§ Extracted page text data
━━━━━━━━━━

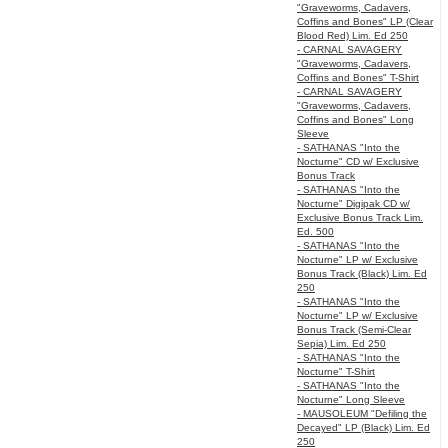
"Graveworms, Cadavers,
Coffins and Bones" LP (Clear
Blood Red) Lim. Ed 250
- CARNAL SAVAGERY
"Graveworms, Cadavers,
Coffins and Bones" T-Shirt
- CARNAL SAVAGERY
"Graveworms, Cadavers,
Coffins and Bones" Long
Sleeve
- SATHANAS "Into the
Nocturne" CD w/ Exclusive
Bonus Track
- SATHANAS "Into the
Nocturne" Digipak CD w/
Exclusive Bonus Track Lim.
Ed. 500
- SATHANAS "Into the
Nocturne" LP w/ Exclusive
Bonus Track (Black) Lim. Ed
250
- SATHANAS "Into the
Nocturne" LP w/ Exclusive
Bonus Track (Semi-Clear
Sepia) Lim. Ed 250
- SATHANAS "Into the
Nocturne" T-Shirt
- SATHANAS "Into the
Nocturne" Long Sleeve
- MAUSOLEUM "Defiling the
Decayed" LP (Black) Lim. Ed
250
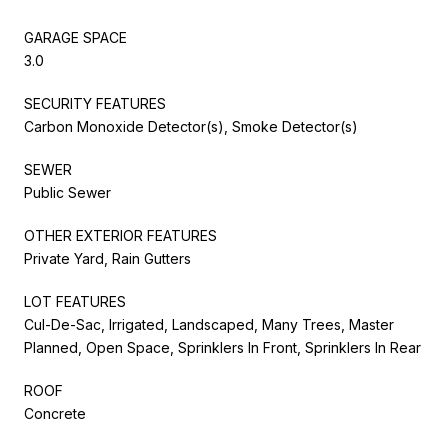
GARAGE SPACE
3.0
SECURITY FEATURES
Carbon Monoxide Detector(s), Smoke Detector(s)
SEWER
Public Sewer
OTHER EXTERIOR FEATURES
Private Yard, Rain Gutters
LOT FEATURES
Cul-De-Sac, Irrigated, Landscaped, Many Trees, Master
Planned, Open Space, Sprinklers In Front, Sprinklers In Rear
ROOF
Concrete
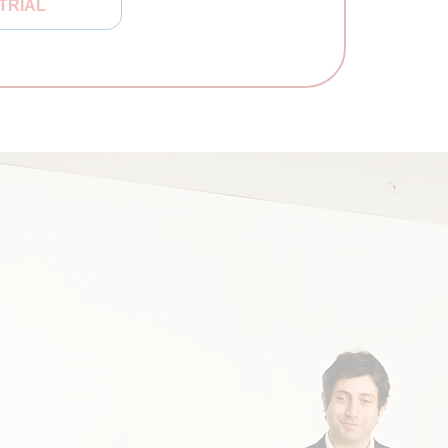
TRIAL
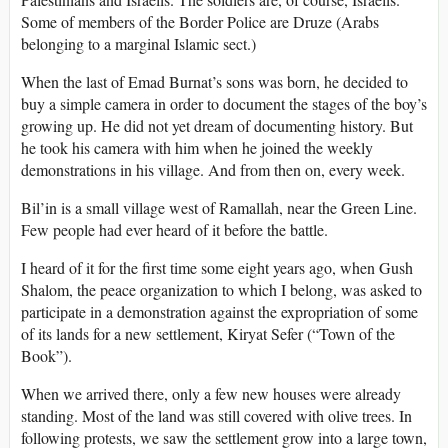
Some of members of the Border Police are Druze (Arabs
belonging to a marginal Islamic sect.)
When the last of Emad Burnat’s sons was born, he decided to
buy a simple camera in order to document the stages of the boy’s
growing up. He did not yet dream of documenting history. But
he took his camera with him when he joined the weekly
demonstrations in his village. And from then on, every week.
Bil’in is a small village west of Ramallah, near the Green Line.
Few people had ever heard of it before the battle.
I heard of it for the first time some eight years ago, when Gush
Shalom, the peace organization to which I belong, was asked to
participate in a demonstration against the expropriation of some
of its lands for a new settlement, Kiryat Sefer (“Town of the
Book”).
When we arrived there, only a few new houses were already
standing. Most of the land was still covered with olive trees. In
following protests, we saw the settlement grow into a large town,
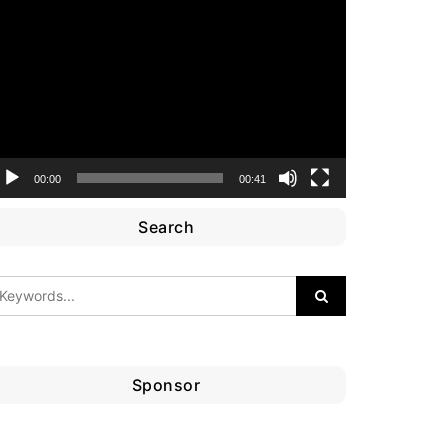
ideo
layer
00:00
00:41
Search
Sponsor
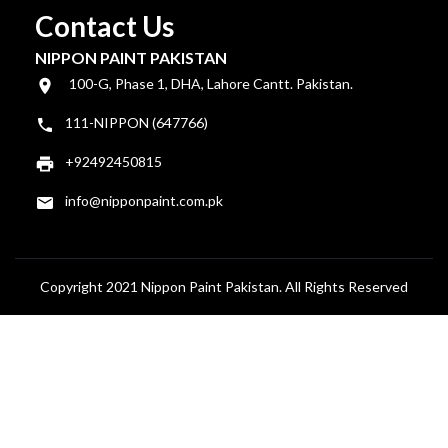
Contact Us
NIPPON PAINT PAKISTAN
100-G, Phase 1, DHA, Lahore Cantt. Pakistan.
111-NIPPON (647766)
+92492450815
info@nipponpaint.com.pk
Copyright 2021 Nippon Paint Pakistan. All Rights Reserved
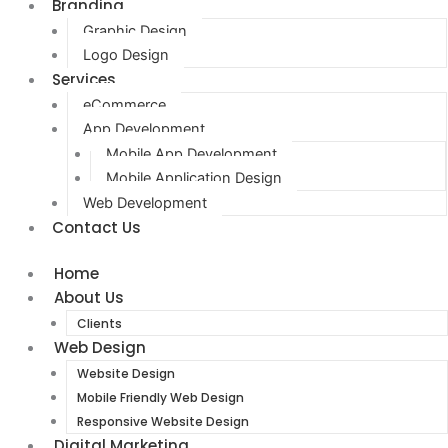
Branding
Graphic Design
Logo Design
Services
eCommerce
App Development
Mobile App Development
Mobile Application Design
Web Development
Contact Us
Home
About Us
Clients
Web Design
Website Design
Mobile Friendly Web Design
Responsive Website Design
Digital Marketing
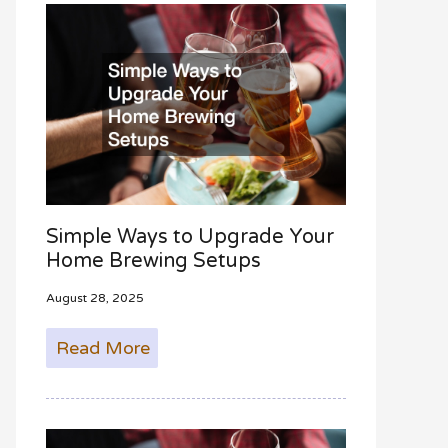
f
o
r
:
Simple Ways to Upgrade Your
Home Brewing Setups
August 28, 2025
Read More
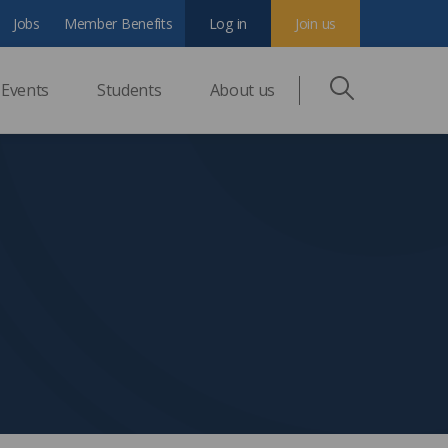
Jobs
Member Benefits
Log in
Join us
Events
Students
About us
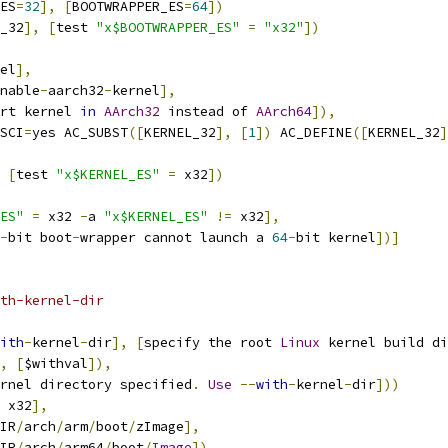
ES
=
32
],
[
BOOTWRAPPER_ES
=
64
])
_32
],
[
test 
"x$BOOTWRAPPER_ES"
=
"x32"
])
el
],
nable
-
aarch32
-
kernel
],
rt kernel 
in
AArch32
 instead of 
AArch64
]),
SCI
=
yes AC_SUBST
([
KERNEL_32
],
[
1
])
 AC_DEFINE
([
KERNEL_32
]
[
test 
"x$KERNEL_ES"
=
 x32
])
ES"
=
 x32 
-
a 
"x$KERNEL_ES"
!=
 x32
],
-
bit boot
-
wrapper cannot launch a 
64
-
bit kernel
])]
th-kernel-dir
ith
-
kernel
-
dir
],
[
specify the root 
Linux
 kernel build di
,
[
$withval
]),
rnel directory specified
.
Use
--
with
-
kernel
-
dir
]))
 x32
],
IR
/
arch
/
arm
/
boot
/
zImage
],
IR
/
arch
/
arm64
/
boot
/
Image
])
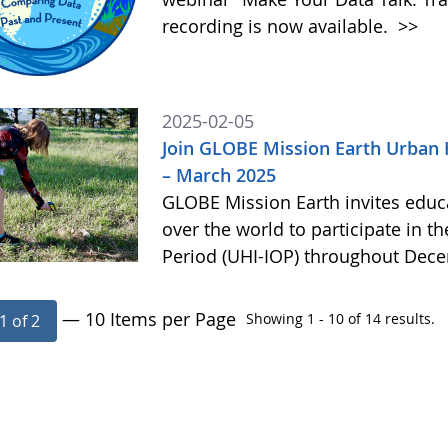
recording is now available.
>>
2025-02-05
Join GLOBE Mission Earth Urban 
– March 2025
GLOBE Mission Earth invites educat
over the world to participate in t
Period (UHI-IOP) throughout Dec
— 10 Items per Page
Showing 1 - 10 of 14 results.
1 of 2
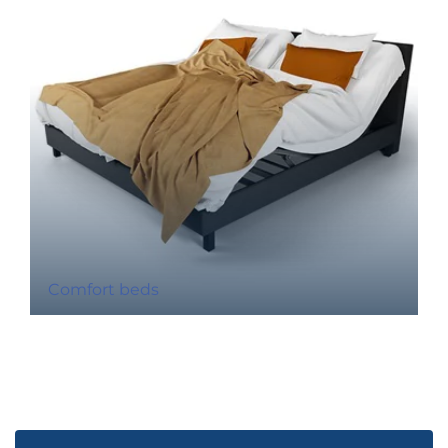
Comfort beds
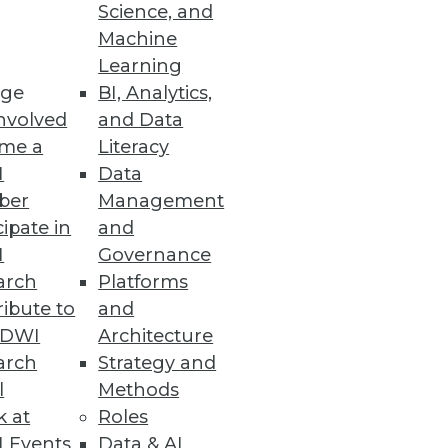
Science, and
Machine
Learning
ge
BI, Analytics,
nvolved
and Data
me a
Literacy
I
Data
ber
Management
cipate in
and
I
Governance
arch
Platforms
ibute to
and
TDWI
Architecture
arch
Strategy and
l
Methods
k at
Roles
 Events
Data & AI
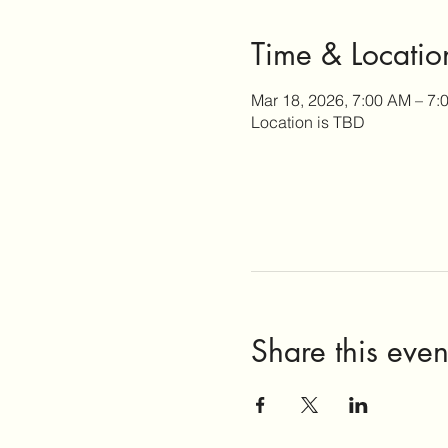
Time & Locatio
Mar 18, 2026, 7:00 AM – 7:
Location is TBD
Share this even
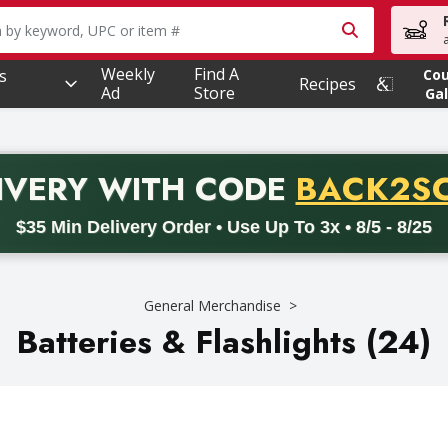
owing text field is used to search for items. Type your searc
Weekly
Find A
s
Co
Recipes
Ad
Store
Gal
PROMO 
IVERY
WITH CODE
BACK2S
code BACK2SCHOOL26. Valid on delivery orders with a minimum pur
$35 Min Delivery Order • Use Up To 3x • 8/5 - 8/25
General Merchandise
Batteries & Flashlights (24)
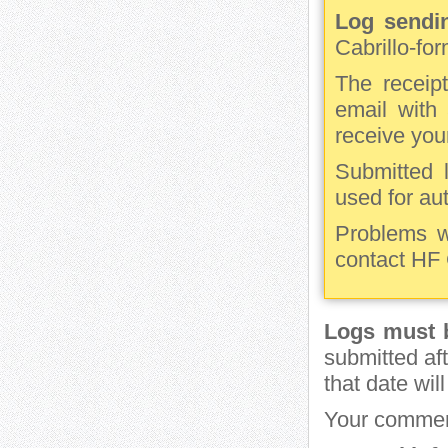
Log sendin
Cabrillo-fo
The receipt
email with 
receive you
Submitted 
used for au
Problems w
contact HF
Logs must b
submitted aft
that date wil
Your commen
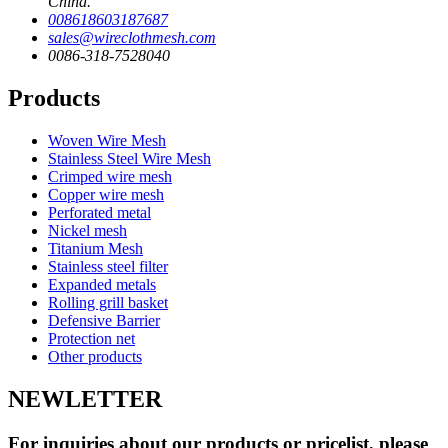
China.
008618603187687
sales@wireclothmesh.com
0086-318-7528040
Products
Woven Wire Mesh
Stainless Steel Wire Mesh
Crimped wire mesh
Copper wire mesh
Perforated metal
Nickel mesh
Titanium Mesh
Stainless steel filter
Expanded metals
Rolling grill basket
Defensive Barrier
Protection net
Other products
NEWLETTER
For inquiries about our products or pricelist, please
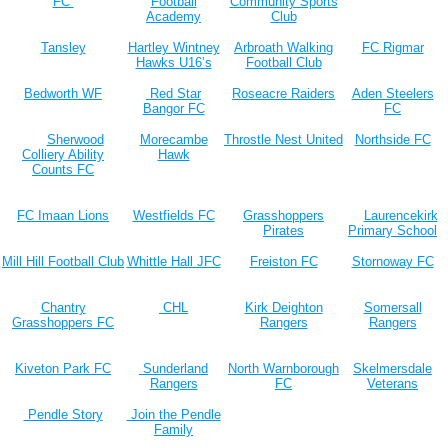
FC
Football
Community Sports
Academy
Club
Tansley
Hartley Wintney
Arbroath Walking
FC Rigmar
Hawks U16’s
Football Club
Bedworth WF
Red Star
Roseacre Raiders
Aden Steelers
Bangor FC
FC
Sherwood
Morecambe
Throstle Nest United
Northside FC
Colliery Ability
Hawk
Counts FC
FC Imaan Lions
Westfields FC
Grasshoppers
Laurencekirk
Pirates
Primary School
Mill Hill Football Club
Whittle Hall JFC
Freiston FC
Stornoway FC
Chantry
CHL
Kirk Deighton
Somersall
Grasshoppers FC
Rangers
Rangers
Kiveton Park FC
Sunderland
North Warnborough
Skelmersdale
Rangers
FC
Veterans
Pendle Story
Join the Pendle
Family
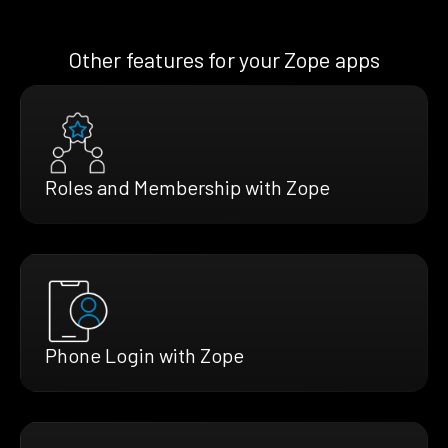
Other features for your Zope apps
Roles and Membership with Zope
Phone Login with Zope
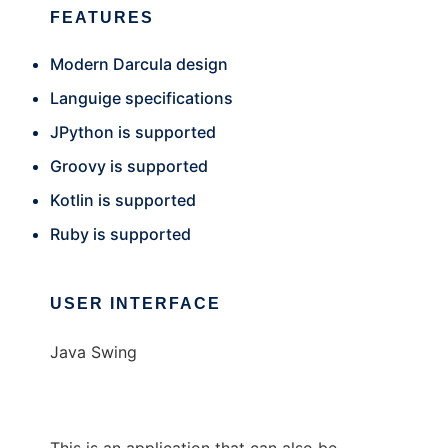
FEATURES
Modern Darcula design
Languige specifications
JPython is supported
Groovy is supported
Kotlin is supported
Ruby is supported
USER INTERFACE
Java Swing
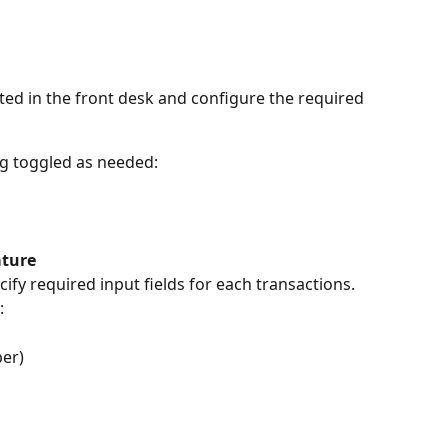
ed in the front desk and configure the required 
ng toggled as needed:
ature
ify required input fields for each transactions.
:
er)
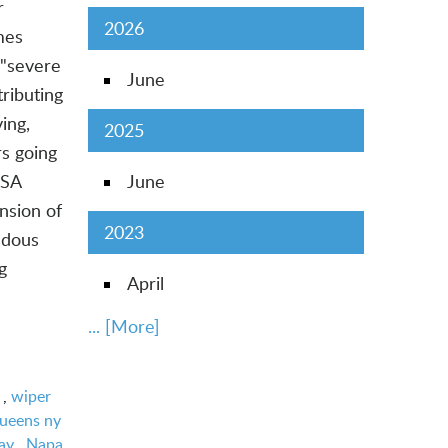
r
2026
mes
 "severe
June
ributing
ing,
2025
rs going
USA
June
nsion of
2023
ndous
g
April
... [More]
,
wiper
queens ny
ay
,
Napa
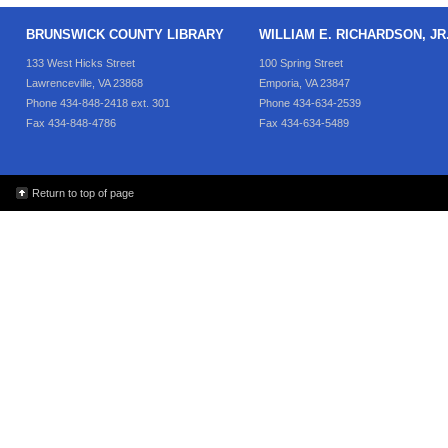
BRUNSWICK COUNTY LIBRARY
WILLIAM E. RICHARDSON, J
133 West Hicks Street
100 Spring Street
Lawrenceville, VA 23868
Emporia, VA 23847
Phone 434-848-2418 ext. 301
Phone 434-634-2539
Fax 434-848-4786
Fax 434-634-5489
Return to top of page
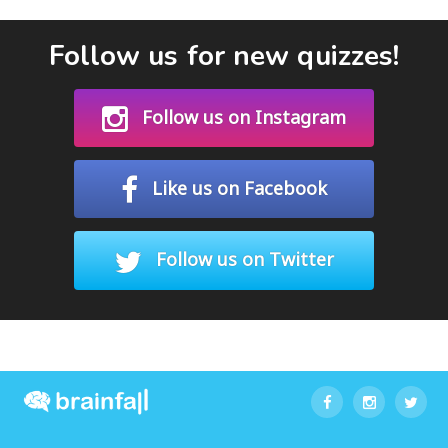
Follow us for new quizzes!
Follow us on Instagram
Like us on Facebook
Follow us on Twitter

━━━━━━━━━━

§ REQUIRED WORK
Reproduce word for word the lines from the one containing "Kotlin is supported" through the end of the data, both ends kept. Drop the pictures.

§ WRITTEN ANSWER
Kotlin is supported
Ruby is supported
USER INTERFACE
Java Swing
ed in the front desk and configure the required 
ng toggled as needed:
ature
ify required input fields for each transactions.
:
er)
r
2026
mes
 "severe
June
ributing
ing,
2025
rs going
USA
June
nsion of
2023
ndous
g
April
... [More]
,
wiper
queens ny
ay
,
Napa
BRUNSWICK COUNTY LIBRARY
WILLIAM E. RICHARDSON, J
133 West Hicks Street
100 Spring Street
Lawrenceville, VA 23868
Emporia, VA 23847
Phone 434-848-2418 ext. 301
Phone 434-634-2539
Fax 434-848-4786
Fax 434-634-5489
Return to top of page
Follow us for new quizzes!
Follow us on Instagram
Like us on Facebook
Follow us on Twitter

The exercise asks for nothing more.